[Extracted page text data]
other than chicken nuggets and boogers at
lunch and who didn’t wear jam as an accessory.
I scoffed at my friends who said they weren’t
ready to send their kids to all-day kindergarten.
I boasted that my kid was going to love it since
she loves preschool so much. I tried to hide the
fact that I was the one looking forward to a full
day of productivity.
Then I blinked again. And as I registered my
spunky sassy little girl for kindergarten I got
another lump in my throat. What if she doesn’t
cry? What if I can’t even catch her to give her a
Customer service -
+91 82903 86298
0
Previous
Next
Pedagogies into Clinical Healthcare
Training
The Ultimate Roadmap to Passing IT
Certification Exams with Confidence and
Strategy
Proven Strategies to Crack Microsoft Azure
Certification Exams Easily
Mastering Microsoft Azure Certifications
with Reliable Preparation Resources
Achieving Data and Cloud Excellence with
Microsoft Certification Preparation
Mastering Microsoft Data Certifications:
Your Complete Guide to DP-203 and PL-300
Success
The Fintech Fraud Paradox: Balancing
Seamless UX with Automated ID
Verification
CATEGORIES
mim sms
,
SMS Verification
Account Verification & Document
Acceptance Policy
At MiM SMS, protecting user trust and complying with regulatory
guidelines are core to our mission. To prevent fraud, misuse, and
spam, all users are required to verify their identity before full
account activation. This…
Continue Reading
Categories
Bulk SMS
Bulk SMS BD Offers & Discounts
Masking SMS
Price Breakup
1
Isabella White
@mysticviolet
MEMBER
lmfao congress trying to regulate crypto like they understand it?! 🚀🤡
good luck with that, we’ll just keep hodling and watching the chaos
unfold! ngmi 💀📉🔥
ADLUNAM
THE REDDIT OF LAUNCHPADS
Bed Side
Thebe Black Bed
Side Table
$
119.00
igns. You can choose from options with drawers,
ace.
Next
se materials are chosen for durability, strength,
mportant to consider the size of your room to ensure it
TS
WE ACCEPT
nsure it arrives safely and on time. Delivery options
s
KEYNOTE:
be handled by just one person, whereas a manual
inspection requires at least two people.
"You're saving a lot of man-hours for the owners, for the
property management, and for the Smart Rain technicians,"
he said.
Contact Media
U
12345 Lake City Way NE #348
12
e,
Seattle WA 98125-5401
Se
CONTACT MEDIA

» Work task
Each line of the data above needs to be returned exactly.

» Expected output
other than chicken nuggets and boogers at
lunch and who didn’t wear jam as an accessory.
I scoffed at my friends who said they weren’t
ready to send their kids to all-day kindergarten.
I boasted that my kid was going to love it since
she loves preschool so much. I tried to hide the
fact that I was the one looking forward to a full
day of productivity.
Then I blinked again. And as I registered my
spunky sassy little girl for kindergarten I got
another lump in my throat. What if she doesn’t
cry? What if I can’t even catch her to give her a
Customer service -
+91 82903 86298
0
Previous
Next
Pedagogies into Clinical Healthcare
Training
The Ultimate Roadmap to Passing IT
Certification Exams with Confidence and
Strategy
Proven Strategies to Crack Microsoft Azure
Certification Exams Easily
Mastering Microsoft Azure Certifications
with Reliable Preparation Resources
Achieving Data and Cloud Excellence with
Microsoft Certification Preparation
Mastering Microsoft Data Certifications:
Your Complete Guide to DP-203 and PL-300
Success
The Fintech Fraud Paradox: Balancing
Seamless UX with Automated ID
Verification
CATEGORIES
mim sms
,
SMS Verification
Account Verification & Document
Acceptance Policy
At MiM SMS, protecting user trust and complying with regulatory
guidelines are core to our mission. To prevent fraud, misuse, and
spam, all users are required to verify their identity before full
account activation. This…
Continue Reading
Categories
Bulk SMS
Bulk SMS BD Offers & Discounts
Masking SMS
Price Breakup
1
Isabella White
@mysticviolet
MEMBER
lmfao congress trying to regulate crypto like they understand it?! 🚀🤡
good luck with that, we’ll just keep hodling and watching the chaos
unfold! ngmi 💀📉🔥
ADLUNAM
THE REDDIT OF LAUNCHPADS
Bed Side
Thebe Black Bed
Side Table
$
119.00
igns. You can choose from options with drawers,
ace.
Next
se materials are chosen for durability, strength,
mportant to consider the size of your room to ensure it
TS
WE ACCEPT
nsure it arrives safely and on time. Delivery options
s
KEYNOTE:
be handled by just one person, whereas a manual
inspection requires at least two people.
"You're saving a lot of man-hours for the owners, for the
property management, and for the Smart Rain technicians,"
he said.
Contact Media
U
12345 Lake City Way NE #348
12
e,
Seattle WA 98125-5401
Se
CONTACT MEDIA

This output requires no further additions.